Ironstone is very angular and faceted so the rocks "key" together very well.


----------



## tooter (Feb 26, 2010)

tjcruiser said:


> Greg,
> 
> That's some rock pile! A very nice thumbs-up to your wife for the wall!


Thanks, tj... I'm lucky to have her as she's a genuine pioneer woman. Our rural homesteading lifestyle fits both of us perfectly.

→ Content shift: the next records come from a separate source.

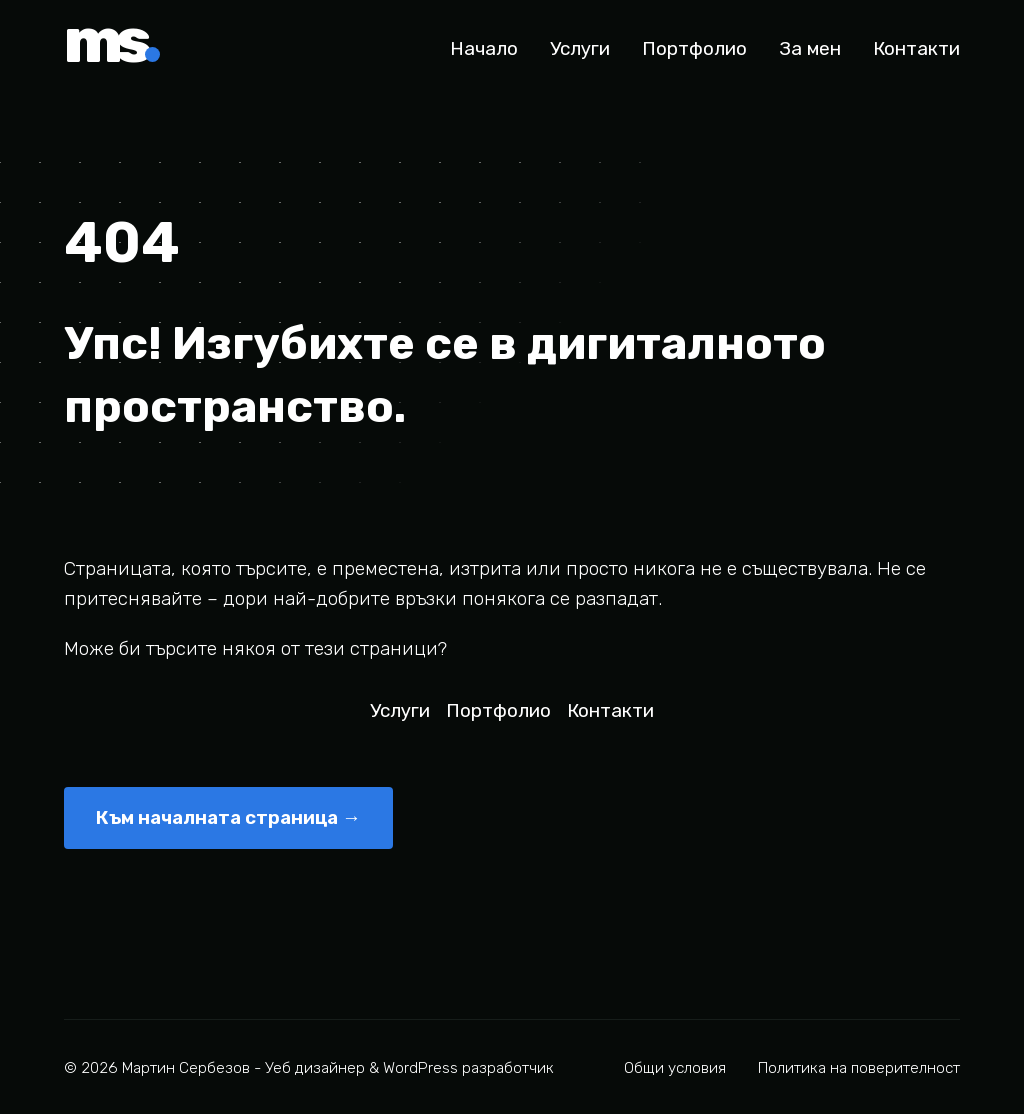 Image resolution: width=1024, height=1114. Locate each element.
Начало (484, 48)
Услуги (580, 48)
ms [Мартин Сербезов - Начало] (112, 47)
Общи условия (675, 1068)
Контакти (916, 48)
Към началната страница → (228, 817)
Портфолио (694, 48)
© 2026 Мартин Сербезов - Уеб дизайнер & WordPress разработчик (309, 1068)
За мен (810, 48)
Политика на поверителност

> Here in New England, we have miles and miles of old stone walls meandering through the woods and meadows on what is (or used to be) old farm land. Many people think that the farmers built the walls to delineate their property lines. Truth is, as they would clear land for new farming, they'd inevitably dig up dozens and dozens of rocks. They had to put them somewhere (other than the planting area), so they simply piled them around the permiter of the field. With a little extra work, the perimeter piles became mortarless stone walls. Very nice, to this day. But if you could go back in time, I'd bet many farmers would wish that they had no stone walls ... and no stones that they had to dig up to clear their fields for planting!
> 
> TJ


That's the natural thing to do... and we did the same kind of rock gleaning when we cleared land for the vegetable garden fruit trees and grape vines.

Greg


----------



## MacDaddy55 (Aug 19, 2008)

*Choo Choo,You need these guys!*

Truly the unsung backbone of the Continental Railroad.....and the crew to do your Man Cave! I saw this photo when I was stationed in Oakland and it left an impression. Then I read Stephen Ambrose "Nothing like it in the World" and it REALLY left an impression......so these guys are the Crew for you!


----------



## Rocky Mountian (May 17, 2010)

MacDaddy55 said:


> Truly the unsung backbone of the Continental Railroad.....and the crew to do your Man Cave! I saw this photo when I was stationed in Oakland and it left an impression. Then I read Stephen Ambrose "Nothing like it in the World" and it REALLY left an impression......so these guys are the Crew for you!


Thats a great book.


----------



## imatt88 (Jan 31, 2010)

Yup, same here in Michigan. We can thank the Glaciers for our bountiful rock collections:laugh:


----------